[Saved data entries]
◆ ◆ ◆ ◆ ◆ ◆ ◆

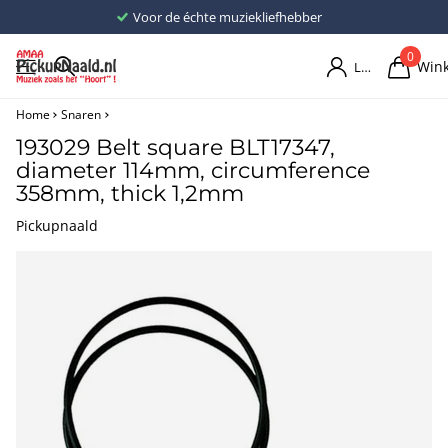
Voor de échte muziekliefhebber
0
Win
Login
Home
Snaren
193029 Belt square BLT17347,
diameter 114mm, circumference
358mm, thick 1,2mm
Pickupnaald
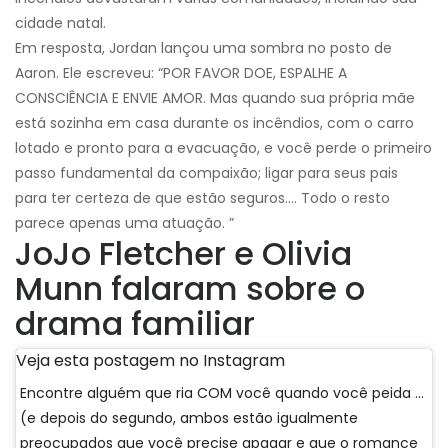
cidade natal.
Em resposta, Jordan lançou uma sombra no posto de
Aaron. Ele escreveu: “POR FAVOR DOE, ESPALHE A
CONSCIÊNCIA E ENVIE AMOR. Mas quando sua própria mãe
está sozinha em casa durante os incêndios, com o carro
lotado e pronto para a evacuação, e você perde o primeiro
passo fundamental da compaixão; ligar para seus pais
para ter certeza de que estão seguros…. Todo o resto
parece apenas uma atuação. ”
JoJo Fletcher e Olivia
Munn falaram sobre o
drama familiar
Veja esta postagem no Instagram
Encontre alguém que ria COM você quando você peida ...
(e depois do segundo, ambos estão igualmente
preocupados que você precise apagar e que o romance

◆ ◆ ◆ ◆ ◆ ◆ ◆

TASK TO CARRY OUT: Apart from the pictures, return the records exactly.

TASK RESPONSE:
Voor de échte muziekliefhebber
0
Win
Login
Home
Snaren
193029 Belt square BLT17347,
diameter 114mm, circumference
358mm, thick 1,2mm
Pickupnaald
cidade natal.
Em resposta, Jordan lançou uma sombra no posto de
Aaron. Ele escreveu: “POR FAVOR DOE, ESPALHE A
CONSCIÊNCIA E ENVIE AMOR. Mas quando sua própria mãe
está sozinha em casa durante os incêndios, com o carro
lotado e pronto para a evacuação, e você perde o primeiro
passo fundamental da compaixão; ligar para seus pais
para ter certeza de que estão seguros…. Todo o resto
parece apenas uma atuação. ”
JoJo Fletcher e Olivia
Munn falaram sobre o
drama familiar
Veja esta postagem no Instagram
Encontre alguém que ria COM você quando você peida ...
(e depois do segundo, ambos estão igualmente
preocupados que você precise apagar e que o romance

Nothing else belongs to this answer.